◆ AIM OF THE EXERCISE
Will you output the entries below exactly, skipping every image they contain?

─── SUPPLIED DATA

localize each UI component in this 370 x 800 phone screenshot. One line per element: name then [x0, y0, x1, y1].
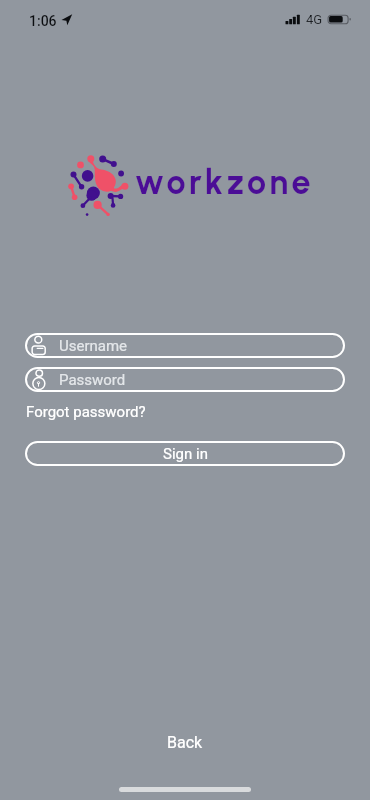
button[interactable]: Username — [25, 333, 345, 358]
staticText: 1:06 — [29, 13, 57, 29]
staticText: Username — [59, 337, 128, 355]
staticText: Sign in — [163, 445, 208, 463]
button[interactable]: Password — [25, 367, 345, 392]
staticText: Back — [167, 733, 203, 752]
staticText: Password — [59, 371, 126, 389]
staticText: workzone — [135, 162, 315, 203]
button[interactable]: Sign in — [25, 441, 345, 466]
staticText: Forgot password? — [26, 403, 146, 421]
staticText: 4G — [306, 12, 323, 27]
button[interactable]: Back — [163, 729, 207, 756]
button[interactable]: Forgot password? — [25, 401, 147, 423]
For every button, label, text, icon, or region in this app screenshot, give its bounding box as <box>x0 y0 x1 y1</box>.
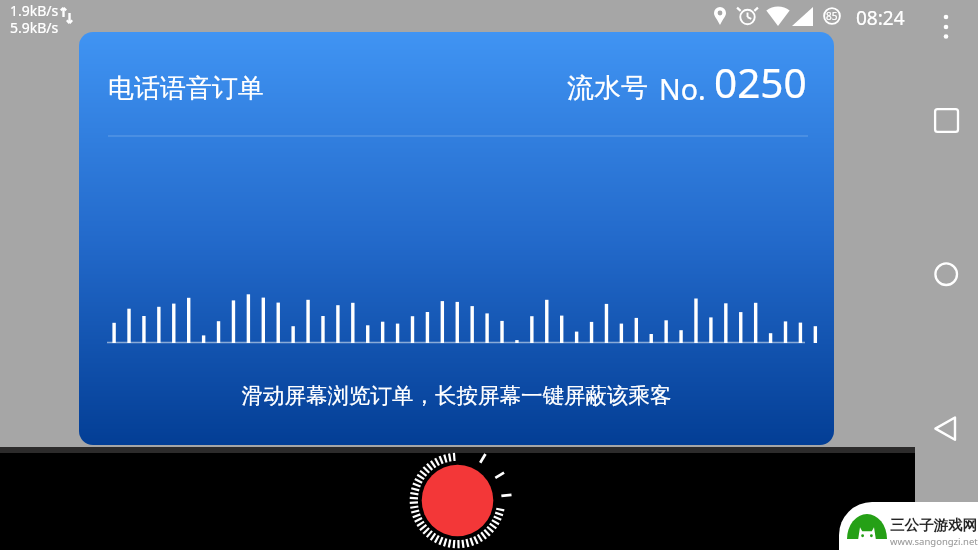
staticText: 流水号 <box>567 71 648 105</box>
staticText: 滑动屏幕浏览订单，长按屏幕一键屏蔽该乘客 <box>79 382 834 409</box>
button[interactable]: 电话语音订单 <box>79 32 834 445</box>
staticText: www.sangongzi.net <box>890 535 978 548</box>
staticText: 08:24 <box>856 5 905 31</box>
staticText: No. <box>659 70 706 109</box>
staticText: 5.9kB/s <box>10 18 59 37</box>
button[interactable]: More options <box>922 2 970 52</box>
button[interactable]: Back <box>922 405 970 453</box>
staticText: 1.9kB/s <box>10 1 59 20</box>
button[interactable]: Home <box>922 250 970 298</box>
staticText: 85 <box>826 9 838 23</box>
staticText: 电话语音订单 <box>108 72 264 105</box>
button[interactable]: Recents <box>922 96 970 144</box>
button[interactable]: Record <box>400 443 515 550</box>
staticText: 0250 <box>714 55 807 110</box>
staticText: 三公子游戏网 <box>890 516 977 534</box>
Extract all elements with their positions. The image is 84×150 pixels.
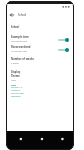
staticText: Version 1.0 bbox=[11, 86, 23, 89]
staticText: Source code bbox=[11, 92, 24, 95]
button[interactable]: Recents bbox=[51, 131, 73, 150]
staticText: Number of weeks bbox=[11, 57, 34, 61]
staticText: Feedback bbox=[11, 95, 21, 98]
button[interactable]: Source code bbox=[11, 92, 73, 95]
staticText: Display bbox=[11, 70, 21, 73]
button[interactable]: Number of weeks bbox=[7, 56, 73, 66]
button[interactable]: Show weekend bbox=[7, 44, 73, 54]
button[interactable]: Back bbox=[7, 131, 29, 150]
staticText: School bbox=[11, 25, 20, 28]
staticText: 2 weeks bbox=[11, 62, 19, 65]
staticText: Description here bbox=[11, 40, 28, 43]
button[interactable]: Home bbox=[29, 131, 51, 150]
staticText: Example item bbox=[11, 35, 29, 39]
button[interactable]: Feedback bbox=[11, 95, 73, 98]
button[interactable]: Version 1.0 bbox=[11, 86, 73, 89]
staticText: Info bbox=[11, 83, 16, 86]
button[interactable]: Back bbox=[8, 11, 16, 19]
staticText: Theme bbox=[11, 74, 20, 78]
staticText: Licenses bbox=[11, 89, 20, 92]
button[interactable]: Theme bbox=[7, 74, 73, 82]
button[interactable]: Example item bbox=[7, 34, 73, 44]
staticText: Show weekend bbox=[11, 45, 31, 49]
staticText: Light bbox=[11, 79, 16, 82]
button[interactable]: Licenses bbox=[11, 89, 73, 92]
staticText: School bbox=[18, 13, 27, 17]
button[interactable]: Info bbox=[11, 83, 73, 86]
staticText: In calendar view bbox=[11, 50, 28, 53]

──────

◆ RESPONSE TO THE TASK
localize each UI component in this 370 x 800 phone screenshot. One line per element: name then [x0, y0, x1, y1].
button[interactable]: Username — [25, 333, 345, 358]
staticText: 1:06 — [29, 13, 57, 29]
staticText: Username — [59, 337, 128, 355]
staticText: Sign in — [163, 445, 208, 463]
button[interactable]: Password — [25, 367, 345, 392]
staticText: Back — [167, 733, 203, 752]
staticText: Password — [59, 371, 126, 389]
staticText: workzone — [135, 162, 315, 203]
button[interactable]: Sign in — [25, 441, 345, 466]
staticText: Forgot password? — [26, 403, 146, 421]
staticText: 4G — [306, 12, 323, 27]
button[interactable]: Back — [163, 729, 207, 756]
button[interactable]: Forgot password? — [25, 401, 147, 423]
For every button, label, text, icon, or region in this app screenshot, give its bounding box as <box>x0 y0 x1 y1</box>.
staticText: 流水号 <box>567 71 648 105</box>
staticText: 滑动屏幕浏览订单，长按屏幕一键屏蔽该乘客 <box>79 382 834 409</box>
button[interactable]: 电话语音订单 <box>79 32 834 445</box>
staticText: www.sangongzi.net <box>890 535 978 548</box>
staticText: 08:24 <box>856 5 905 31</box>
staticText: No. <box>659 70 706 109</box>
staticText: 5.9kB/s <box>10 18 59 37</box>
button[interactable]: More options <box>922 2 970 52</box>
button[interactable]: Back <box>922 405 970 453</box>
staticText: 1.9kB/s <box>10 1 59 20</box>
button[interactable]: Home <box>922 250 970 298</box>
staticText: 85 <box>826 9 838 23</box>
staticText: 电话语音订单 <box>108 72 264 105</box>
button[interactable]: Recents <box>922 96 970 144</box>
button[interactable]: Record <box>400 443 515 550</box>
staticText: 0250 <box>714 55 807 110</box>
staticText: 三公子游戏网 <box>890 516 977 534</box>
Extract all elements with their positions. The image is 84×150 pixels.
staticText: Version 1.0 bbox=[11, 86, 23, 89]
staticText: Source code bbox=[11, 92, 24, 95]
button[interactable]: Recents bbox=[51, 131, 73, 150]
staticText: Number of weeks bbox=[11, 57, 34, 61]
staticText: Feedback bbox=[11, 95, 21, 98]
button[interactable]: Source code bbox=[11, 92, 73, 95]
staticText: Display bbox=[11, 70, 21, 73]
button[interactable]: Number of weeks bbox=[7, 56, 73, 66]
button[interactable]: Show weekend bbox=[7, 44, 73, 54]
button[interactable]: Back bbox=[7, 131, 29, 150]
staticText: School bbox=[11, 25, 20, 28]
staticText: 2 weeks bbox=[11, 62, 19, 65]
staticText: Description here bbox=[11, 40, 28, 43]
button[interactable]: Home bbox=[29, 131, 51, 150]
staticText: Example item bbox=[11, 35, 29, 39]
button[interactable]: Feedback bbox=[11, 95, 73, 98]
button[interactable]: Version 1.0 bbox=[11, 86, 73, 89]
staticText: Info bbox=[11, 83, 16, 86]
button[interactable]: Back bbox=[8, 11, 16, 19]
staticText: Theme bbox=[11, 74, 20, 78]
staticText: Licenses bbox=[11, 89, 20, 92]
button[interactable]: Theme bbox=[7, 74, 73, 82]
button[interactable]: Example item bbox=[7, 34, 73, 44]
staticText: Show weekend bbox=[11, 45, 31, 49]
staticText: Light bbox=[11, 79, 16, 82]
button[interactable]: Licenses bbox=[11, 89, 73, 92]
staticText: School bbox=[18, 13, 27, 17]
button[interactable]: Info bbox=[11, 83, 73, 86]
staticText: In calendar view bbox=[11, 50, 28, 53]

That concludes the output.